The Lost Capital Asset Pricing Model
Coverage of the 2018 Northern Finance Association Conference
BY Caroline Cakebread | August 28, 2018
The capital asset pricing model (CAPM) is a key pillar of investing – it helps investors determine the right required rate of return and, in doing so, drives their asset allocation decisions. However, it’s not without its critics: seen through an empirical lens, CAPM repeatedly falls short, a failure which Richard Roll attributes to the fact that the composition of the market portfolio isn’t observable.
To make another case for the CAPM, a new paper, “The Lost Capital Asset Pricing Model,” digs deeper into the data in order to understand why the CAPM continues to fail from an empirical perspective. It will be presented at the upcoming Northern Finance Association Conference, where Canadian Investment Reviewis proud to be a media sponsor for the fourth year in a row.

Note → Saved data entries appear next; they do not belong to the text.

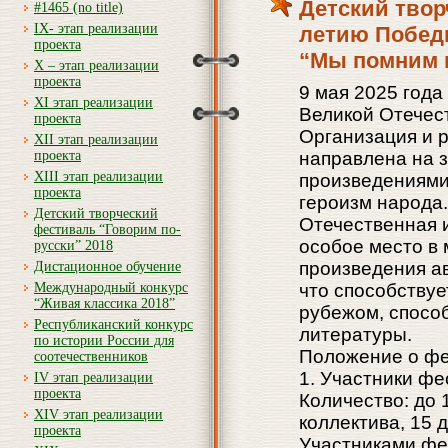
Детский твор
#1465 (no title)
IX- этап реализации
летию Побед
проекта
“Мы помним и
X – этап реализации
проекта
9 мая 2025 года
XI этап реализации
Великой Отечест
проекта
Организация и 
XII этап реализации
проекта
направлена на 
XIII этап реализации
произведениями
проекта
героизм народа.
Детский творческий
Отечественная 
фестиваль “Говорим по-
особое место в 
русски” 2018
произведения а
Дистационное обучение
Международный конкурс
что способствуе
“Живая классика 2018”
рубежом, способ
Республиканский конкурс
литературы.
по истории России для
Положение о ф
соотечественников
1. Участники фе
IV этап реализации
проекта
Количество: до 
XIV этап реализации
коллектива, 15 
проекта
Участниками фе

The authors, Daniel Andrei from UCLA; Julien Cujean from the University of Maryland, and Mungo Wilson, from Oxford University, note that econometricians seeking to test the CAPM empirically are simply testing whether a market portfolio is mean-variance efficient. This has limitations they argue since investors that hold the market portfolio are looking at a wider set of data. That gives them an information edge over the econometrician and makes the case for looking at the CAPM differently. As the authors note:
Observing investors’ actions (for instance, their investment decisions) likely reveals some of this information. This approach based on “revealed preference” has caught on recently (Barber, Huang, and Odean, 2016; Berk and Van Binsbergen, 2016).
At the same time, the authors suggest their paper could be helpful for factor models in asset pricing.
Some variables may appear to the econometrician as priced factors simply because betas are mismeasured. Rather than being priced factors these variables are instruments for the measurement error in betas. Do there exist economic criteria that would allow the empiricist to distinguish variables that are economically meaningful from those that are not? This matter opens up fascinating directions for future research.